Independent Financial Economist

Regeneration in London – next steps for policy

Financing Local Regeneration Schemes

Kate Gimblett, Policy Forum for London Keynote Seminar, 16th June 2016

I would like to talk about ideas for financing Regeneration because finance is a scarce resource in the context projects with social aims.

Most debt finance for development is difficult to obtain because development is inherently risky, and regeneration is usually perceived to be at the high end of the development risk spectrum. Every stage of a development or regeneration project is characterised by an array of risks and the providers of debt and equity for regeneration projects require returns commensurate with those risks.

A study that I worked on with IPD attempted to quantify development risk. We examined the distribution of returns that were achieved on nearly 3,500 developments over the 26 year period from 1983 to 2008. These developments were the holdings of UK investors and there was a record in the IPD database of each development’s capital expenditure throughout the development period along with the achieved completion valuations and associated lettings.

It turned out that the development projects completed in the 26 years we examined had a median IRR of only 7%, i.e. half the projects had returns below 7%. Furthermore, 25% of the developments in the data set had returned less than -3%. This tells you that losses are frequent and development returns are surprisingly low - typically well below the 15%-20% hurdle rates generally expected of them. The investments we analysed were commercial buildings, but if you look at the past behaviour of returns to housing development you will no doubt find a similar story.

For all of these reasons, regeneration aimed at social targets cannot wholly rely on the private market for finance without some form of downside protection or credit enhancement to reduce risk – and that applies to schemes that benefit from sites contributed by public entities. A number of successful projects have been delivered by public private partnerships but the business models they have used tend to limit the number of potential regeneration schemes relative to current and projected needs. So, an additional approach is needed that reduces the risks and upfront costs of regeneration, while widening the potential number of projects.

The approach I would like to advocate is a vehicle that I have decided to call a ‘Regeneration Real Estate Investment Trust’, or more simply, a Regeneration REIT. Equity investors are very familiar with the listed shares of Real Estate Investment Trusts (REITS,) but the Regeneration REIT vehicles that I am advocating would not be listed – at least not at the outset.

The Regeneration REIT is a special purpose vehicle (SPV) wrapper in which to place both private and publicly owned sites and properties so that they can be regenerated and used to provide long term income streams without selling public assets in a one-off transaction.

The objective is to enhance the value of existing underutilised public wealth to create substantial amounts of new housing for rent, superior public realm, cultural spaces and workspaces for micro businesses and SMEs.

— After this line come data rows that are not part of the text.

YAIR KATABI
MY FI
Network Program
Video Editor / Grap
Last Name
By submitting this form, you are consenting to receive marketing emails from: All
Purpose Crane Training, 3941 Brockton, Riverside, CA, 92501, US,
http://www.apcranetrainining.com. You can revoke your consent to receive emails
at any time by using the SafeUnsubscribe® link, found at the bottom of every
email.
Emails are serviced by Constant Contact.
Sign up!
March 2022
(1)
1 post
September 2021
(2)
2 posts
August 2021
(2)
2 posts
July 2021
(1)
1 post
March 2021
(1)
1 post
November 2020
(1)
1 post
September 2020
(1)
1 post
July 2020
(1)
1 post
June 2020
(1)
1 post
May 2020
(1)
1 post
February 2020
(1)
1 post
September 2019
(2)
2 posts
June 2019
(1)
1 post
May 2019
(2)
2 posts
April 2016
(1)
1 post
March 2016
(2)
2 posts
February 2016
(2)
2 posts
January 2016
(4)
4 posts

As all the new assets created will be generating long term income streams, Regeneration REITs can enhance public wealth and revenues alongside private wealth and revenues. Regeneration REITs would be a new and different form of public-private partnership.

One of the many advantages of a REIT-type structure rests on the opportunity that it would offer for private site owners in a target regeneration area to exchange their property assets - many of which are likely to be underperforming or obsolete structures - for shares in the Regeneration REIT. The exchange of existing assets for shares can be structured to be very tax efficient for these private site owners. Each shareholding could be valued in proportion to the market value of the site being contributed and additional measures can be put in place to compensate site owners for the loss of existing income streams for a limited period. The attraction of future profits from the REIT would reduce the number of regeneration projects that require unwieldy compulsory purchase orders for full site assembly.

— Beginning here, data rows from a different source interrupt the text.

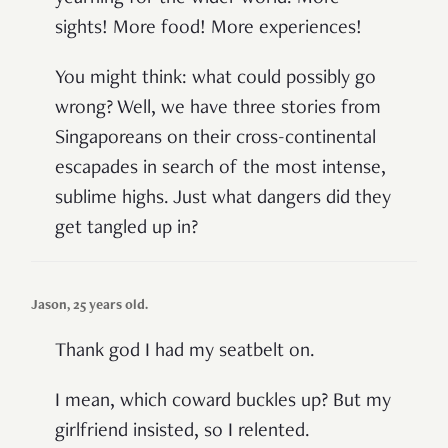
sights! More food! More experiences!
You might think: what could possibly go
wrong? Well, we have three stories from
Singaporeans on their cross-continental
escapades in search of the most intense,
sublime highs. Just what dangers did they
get tangled up in?
Jason, 25 years old.
Thank god I had my seatbelt on.
I mean, which coward buckles up? But my
girlfriend insisted, so I relented.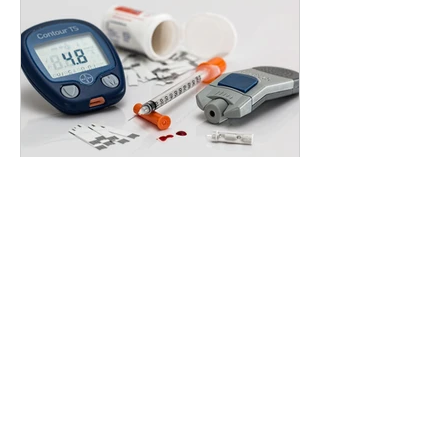
Health & Wellness
What Is Insulin? Does the Human
Body Naturally Produce Insulin? (And
How Food Affects It)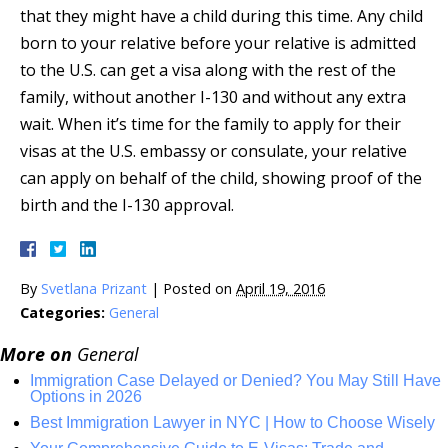
that they might have a child during this time. Any child
born to your relative before your relative is admitted
to the U.S. can get a visa along with the rest of the
family, without another I-130 and without any extra
wait. When it’s time for the family to apply for their
visas at the U.S. embassy or consulate, your relative
can apply on behalf of the child, showing proof of the
birth and the I-130 approval.
By
Svetlana Prizant
|
Posted on
April 19, 2016
Categories:
General
More on
General
Immigration Case Delayed or Denied? You May Still Have
Options in 2026
Best Immigration Lawyer in NYC | How to Choose Wisely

Further shares could, and should, be offered to the citizens that live in the locality of the regeneration project. This would give communities the opportunity to have a stake in the project and help to reduce local opposition which so often causes planning delays.

The key to financing the full cost of the regeneration project(s) would be the use of Catalytic First Loss Capital provided by a public body or other entity with social aims. This can either be ‘on balance sheet’ finance, or ‘off balance sheet’ finance, e.g. through the use of a First Loss Guarantee for any debt finance raised in the private sector. Since the REIT structure would be employed as an SPV wrapper, any debt finance would be the liability of the Regeneration REIT.

If the Catalytic First Loss Capital guarantees are properly structured they can reduce risk sufficiently to attract institutional investment funds to provide debt finance, by which I mean pension, insurance and foundation funds. Institutions are increasingly investing in private debt due to the very low level of bond yields available in the market. Hence an increasing amount of institutional money is flowing to real estate finance through vehicles such as real estate debt funds. The debt funds seek real estate debt that meets particular risk profiles in order obtain higher incomes than the low yields available in the bond market. A Regeneration REIT, backed by credit enhancement such as a first loss guarantee, could provide institutional investors with private debt investments that offer the risk/return profiles over the long time horizons that they seek while at the same time financing much needed regeneration.

If Regeneration REITs are successful at generating attractive cash flows some could become listed in the future. Whether listed or unlisted, Regeneration REITs could foster the generation of long term public returns from existing underutilised public wealth in partnership with private finance while meeting urgent needs for affordable rented housing and small business space.